Covid, con la Puglia in zona rossa a Bari si rinviano le udienze penali

Rimandati i processi con testimoni eccetto quelli con imputati sottoposti a misura cautelare

La zona rossa scuote nuovamente il mondo della giustizia, con lo stop ad alcuni processi per limitare le probabilità di contagio da Covid19. Udienze monocratiche quasi dimezzate, da 25 a 15 al giorno, e rinvio dei processi con testimoni, ad eccezione di quelli con imputati sottoposti a misura cautelare.

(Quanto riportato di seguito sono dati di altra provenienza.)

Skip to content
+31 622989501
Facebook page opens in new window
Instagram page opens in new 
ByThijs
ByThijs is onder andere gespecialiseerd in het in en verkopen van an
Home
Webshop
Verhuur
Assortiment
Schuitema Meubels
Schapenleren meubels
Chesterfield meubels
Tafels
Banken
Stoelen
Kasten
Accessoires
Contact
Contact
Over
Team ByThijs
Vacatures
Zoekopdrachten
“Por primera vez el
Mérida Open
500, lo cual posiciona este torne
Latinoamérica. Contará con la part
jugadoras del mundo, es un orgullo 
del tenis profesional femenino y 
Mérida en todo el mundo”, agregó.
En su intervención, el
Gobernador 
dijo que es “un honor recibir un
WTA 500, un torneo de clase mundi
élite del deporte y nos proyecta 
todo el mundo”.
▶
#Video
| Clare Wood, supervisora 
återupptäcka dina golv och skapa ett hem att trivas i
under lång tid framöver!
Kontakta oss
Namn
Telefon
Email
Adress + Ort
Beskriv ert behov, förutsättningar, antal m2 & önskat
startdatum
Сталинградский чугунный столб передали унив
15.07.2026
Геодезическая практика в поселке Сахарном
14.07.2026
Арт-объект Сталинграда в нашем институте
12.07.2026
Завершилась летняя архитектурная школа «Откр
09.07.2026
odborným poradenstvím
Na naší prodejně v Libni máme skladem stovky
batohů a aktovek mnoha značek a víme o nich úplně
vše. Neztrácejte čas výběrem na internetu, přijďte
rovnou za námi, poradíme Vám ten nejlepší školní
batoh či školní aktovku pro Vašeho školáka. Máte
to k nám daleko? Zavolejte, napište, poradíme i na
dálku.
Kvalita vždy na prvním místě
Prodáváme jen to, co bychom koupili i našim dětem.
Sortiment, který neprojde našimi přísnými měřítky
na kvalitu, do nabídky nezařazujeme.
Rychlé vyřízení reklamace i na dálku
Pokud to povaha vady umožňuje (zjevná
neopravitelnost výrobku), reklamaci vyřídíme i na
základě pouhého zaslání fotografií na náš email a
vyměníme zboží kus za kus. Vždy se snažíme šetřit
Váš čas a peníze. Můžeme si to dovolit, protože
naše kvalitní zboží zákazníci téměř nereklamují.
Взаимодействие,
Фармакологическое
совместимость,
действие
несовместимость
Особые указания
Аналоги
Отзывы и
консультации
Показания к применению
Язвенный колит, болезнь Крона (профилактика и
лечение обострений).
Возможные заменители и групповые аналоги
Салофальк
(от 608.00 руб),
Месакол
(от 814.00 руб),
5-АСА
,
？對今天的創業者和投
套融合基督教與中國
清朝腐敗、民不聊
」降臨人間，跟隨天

Queste le nuove regole stabilite dalle sezioni del Tribunale di Bari a partire dal 21 marzo, “alla luce – si legge in una nota – dell’aggravarsi dell’emergenza pandemica che ha determinato l’inserimento della Puglia in zona rossa”. A incidere sulle ultime disposizioni sono le misure delle aree interne di Tribunale e Procura. Le nuove regole per la celebrazione dei processi penali sono state infatti adottate tenendo conto che “il palazzo di via Dioguardi, a Bari, ha spazi di sosta e transito delle persone molto ridotti, con il conseguente rischio di determinare assembramenti non consentiti”. Per i processi di competenza monocratica si potranno continuare a celebrare le prime udienze, massimo 20 al giorno, due udienze istruttorie ogni mezz’ora, quindi massimo 15 al giorno, che non prevedano testimoni, discussioni e riti alternativi. Per i processi di competenza collegiale invece si dovrà valutare di volta in volta, in base al numero delle parti, se celebrarli in via Dioguardi, nell’aula bunker di Bitonto o in quella della Corte d’Assise in piazza De Nicola. Altrimenti, come precisa la nota diffusa “ove nessuna di tali aule fosse in grado di consentire la celebrazione di tali processi, sarà attivata tempestivamente la ricerca di altra idonea soluzione logistica” e, nell’attesa, saranno rinviati.